The focus of this research is on techniques for automatic indexing: how to produce the best ranked list of terms from controlled vocabularies.

Questions:

  1. What algorithm(s) are most effective for term recommendation from the supported vocabularies?
  2. How accurate is HIVE at recommending terms from vocabularies?

Operational questions:

  1. How close can we get to reproducing the professional indexing in the “gold set”?

Selected Vocabularies

Question: What are the best vocabularies for indexing in Dryad?

Based on an earlier analysis of Dryad vocabulary needs, the following vocabularies are used in this study:

  • Medical Subject Headings (MeSH) for subject indexing
  • Getty Thesaurus of Geographic Names (TGN) for geographic indexing
  • Integrated Taxonomic Information System (ITIS) for taxonomic indexing.

Test collections

The test collection (“gold standard”) consists of 180 Dryad records with associated indexing in PubMed and BIOSIS Previews. The collection includes Dryad metadata, PubMed metadata, and BIOSIS Previews metadata with subject indexing, geographic indexing, and taxonomic indexing mapped to three above vocabularies: MeSH, TGN, and ITIS respectively. For more information, see Dryad Gold Set. A separate publication is in progress describing the test collection creation process.
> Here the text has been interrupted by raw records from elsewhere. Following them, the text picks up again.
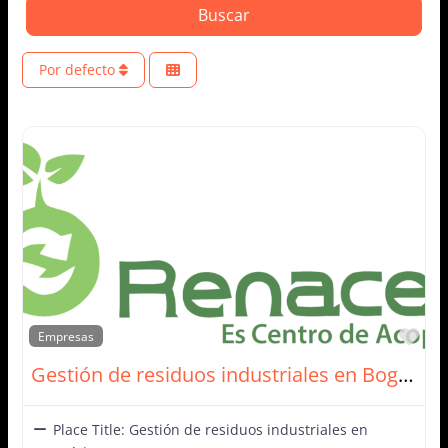
Search
Buscar
Por defecto
Fav
Empresas
Gestión de residuos industriales en Bogotá | Renacer
Place Title:
Gestión de residuos industriales en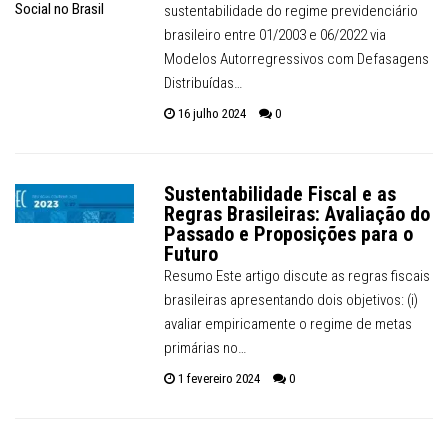
sustentabilidade do regime previdenciário
brasileiro entre 01/2003 e 06/2022 via
Modelos Autorregressivos com Defasagens
Distribuídas…
16 julho 2024
0
Sustentabilidade Fiscal e as
Regras Brasileiras: Avaliação do
Passado e Proposições para o
Futuro
Resumo Este artigo discute as regras fiscais
brasileiras apresentando dois objetivos: (i)
avaliar empiricamente o regime de metas
primárias no…
1 fevereiro 2024
0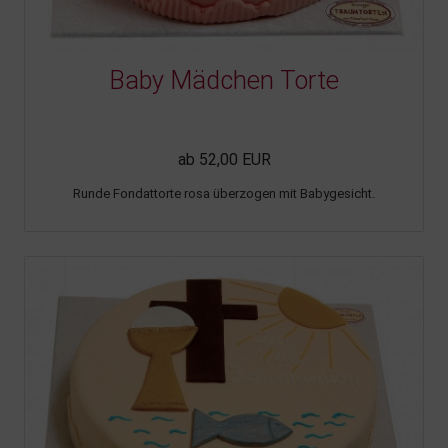
Baby Mädchen Torte
ab 52,00 EUR
Runde Fondattorte rosa überzogen mit Babygesicht.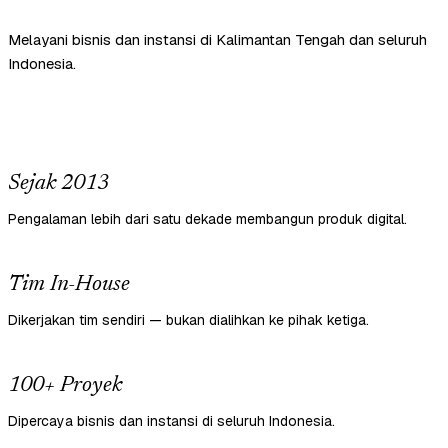
Melayani bisnis dan instansi di Kalimantan Tengah dan seluruh
Indonesia.
Sejak 2013
Pengalaman lebih dari satu dekade membangun produk digital.
Tim In-House
Dikerjakan tim sendiri — bukan dialihkan ke pihak ketiga.
100+ Proyek
Dipercaya bisnis dan instansi di seluruh Indonesia.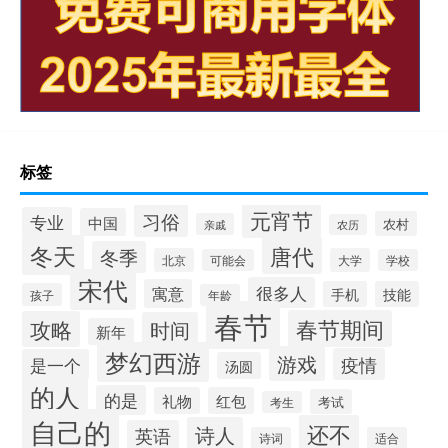
标签
元宵节
习俗
专业
中国
农村
亲戚
农历
冬天
唐代
冬季
北京
大学
可能会
学校
宋代
很多人
寓意
手机
技能
孩子
年龄
春节
春节期间
攻略
时间
新年
梦幻西游
游戏
疫情
是一个
汤圆
的人
的是
礼物
红包
考试
考生
自己的
还不
诗人
英语
诗词
适合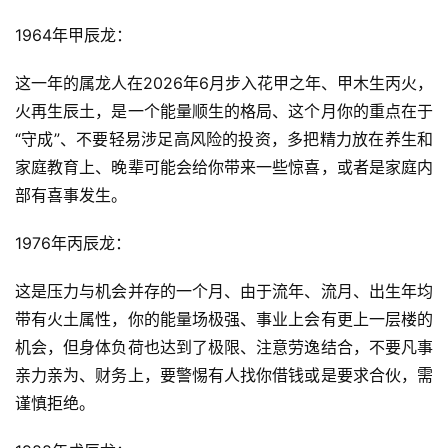
1964年甲辰龙：
这一年的属龙人在2026年6月步入花甲之年、甲木生丙火，
火再生辰土，是一个能量顺生的格局、这个月你的重点在于
“守成”、不要轻易涉足高风险的投资，多把精力放在养生和
家庭教育上、晚辈可能会给你带来一些惊喜，或者是家庭内
部有喜事发生。
1976年丙辰龙：
这是压力与机会并存的一个月、由于流年、流月、出生年均
带有火土属性，你的能量场极强、事业上会有更上一层楼的
机会，但身体负荷也达到了极限、注意劳逸结合，不要凡事
亲力亲为、财务上，要警惕有人找你借钱或是要求合伙，需
谨慎拒绝。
The Dryad test collection is intended to support the evaluation of automatic indexing processes and is not useful for strict NER tasks.

Algorithm evaluation

Questions:

  • What is the best algorithm for automatic term suggestion for Dryad vocabularies?
  • Do different algorithms perform better for title, abstract, full-text, data?
  • Do different algorithms perform better for a particular vocabulary

Using the “gold sets” generated in (B), evaluate the performance of different algorithms for automatic term suggestion from controlled vocabularies. Evaluate different approaches to matching the free-text terms assigned by depositors to controlled terms.

Methods

Topical indexing

  • Question: How does Maui perform with MeSH on Dryad records?
  • Evaluate Maui performance on the Dryad test collection
  • Tune parameters to maximize precision@k, recall@k, and f1
  • Data: title, abstract, and data (time permitting)
  • Compare results to PubMed/MeSH and BIOSIS/MeSH (mapped)

Taxonomic indexing

  • Question: How best to index taxonomic names?
  • Maui is not intended to support taxonomic indexing
  • Compare simple thesaurus-based matching process to NER (NetiNeti?) and possibly to Maui
  • Evaluate disambiguation and ranking processes
  • Data: title, abstract, and data (time permitting)
  • Compare results to PubMed/ITIS (mapped) and BIOSIS/ITIS (mapped)

Geographic indexing

  • Question: How best to index geographic names?
  • Maui is not intended to support geographic indexing
  • Compare simple thesaurus-based matching process to NER (Stanford) and possibly to Maui
  • Evaluate disambiguation and ranking process
  • Data: title, abstract, and data (time permitting)
  • Compare to PubMed/TGN (mapped) and BIOSIS/TGN (mapped)
  • Note: Much of this work was completed in master’s paper

Other (time permitting):

  • Question: How do Dryad author-supplied terms compare to PubMed and BIOSIS indexing? (no automatic indexing)
  • Question: How to PubMed and BIOSIS indexing compare? (no automatic indexing)
  • Compare Dryad author-supplied indexing, PubMed indexing, and BIOSIS indexing independent of automatic indexing.

Measures

  • The first pass will be evaluated using precision@k, recall@k, f1@k
  • Disambiguation will be evaluated using average rank (AR) (or possibly mean reciprocal rank)
  • Time permitting, receiver operator characteristic (ROC) will be used. This requires modification to Maui, which currently supports only p/r/f1@k
  • Time permitting, incorporate a new measure that accounts for thesaurus hierarchy. ROC, precision and recall work with exact matches, whereas thesauri can support partial matches through the selection of broader or narrower terms.